Um pensamento partilhado por Ana Teixeira, estudante portuense de 17 anos, que se encontra a passar férias na praia da Barra: «O que venho procurar é uma nova forma de encarar o mundo. O discurso que encontro na minha paróquia é demasiado retrógrado». Este é um sentimento que parece estar a generalizar-se e, por isso, foram postos a nu, nos vários encontros, os aspectos menos aliciantes do dia-a-dia das paróquias.

A falta de humanização das relações foi uma das lacunas mais referenciadas e, segundo o próprio bispo, o culto não a combate porque não promove o relacionamento interpessoal: «As cerimónias religiosas e a oração alimentam o isolamento, pelo que o verdadeiro cristão não é aquele que vai às missas todas, mas aquele que também se interessa por viver à luz dos ensinamentos de Jesus, ou seja, sendo solidário».

Com 70 anos, D. António Marcelino - um bispo que no último ano deu a cara em casos polémicos, como a defesa do pároco da Gafanha da Nazaré, contestado pela população, ou a oposição à abertura em Aveiro de uma loja de material erótico -, não faz férias em Agosto para se poder dedicar aos turistas.

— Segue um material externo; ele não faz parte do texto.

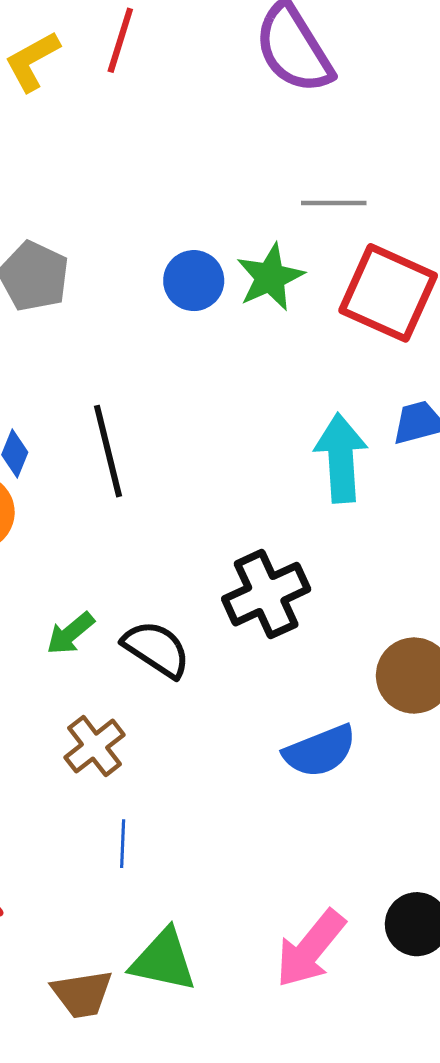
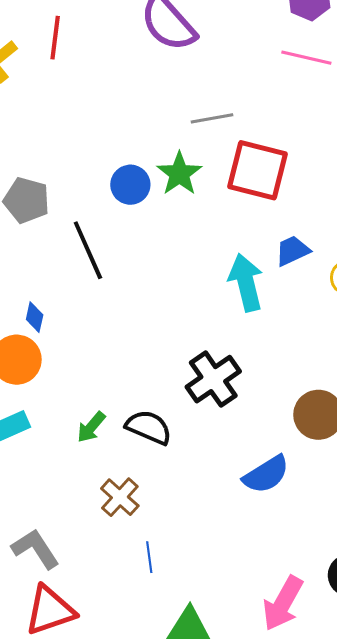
black line: (108, 451) -> (88, 250), moved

Este religioso, natural de Castelo Branco, sensibilizou-se para o turismo quando era bispo auxiliar de Lisboa, com a responsabilidade da zona do oeste, que tem na Nazaré uma das principais praias. Está em Aveiro há cerca de 20 anos e encontrou aí uma vasta frente de praias e várias estâncias termais, bons terrenos para explanar a sua inclinação para o turismo. Por isso, não se cansa de promover encontros com veraneantes. Só lamentando que os párocos da sua e de outras dioceses não estejam «para aí virados».

A pastoral do turismo, uma actividade que a Igreja Católica decidiu desenvolver logo após o Concílio do Vaticano II, em 1965, não tem grande tradição em Portugal.

As iniciativas surgem isoladas, embora exista desde 1968 a vontade de elaboração de um plano nacional. Os bispos chegaram a reunir-se várias vezes, em 1967 e em 1973, com o intuito de prepararem a criação de um órgão nacional para o sector, mas até hoje nada se concretizou.

Em Lisboa, os elementos do Serviço das Migrações e Turismo da diocese estão de férias durante o mês de Agosto. E, no Porto, o Secretariado das Migrações, que funciona apenas há um ano, não tem acção concertada na área do turismo.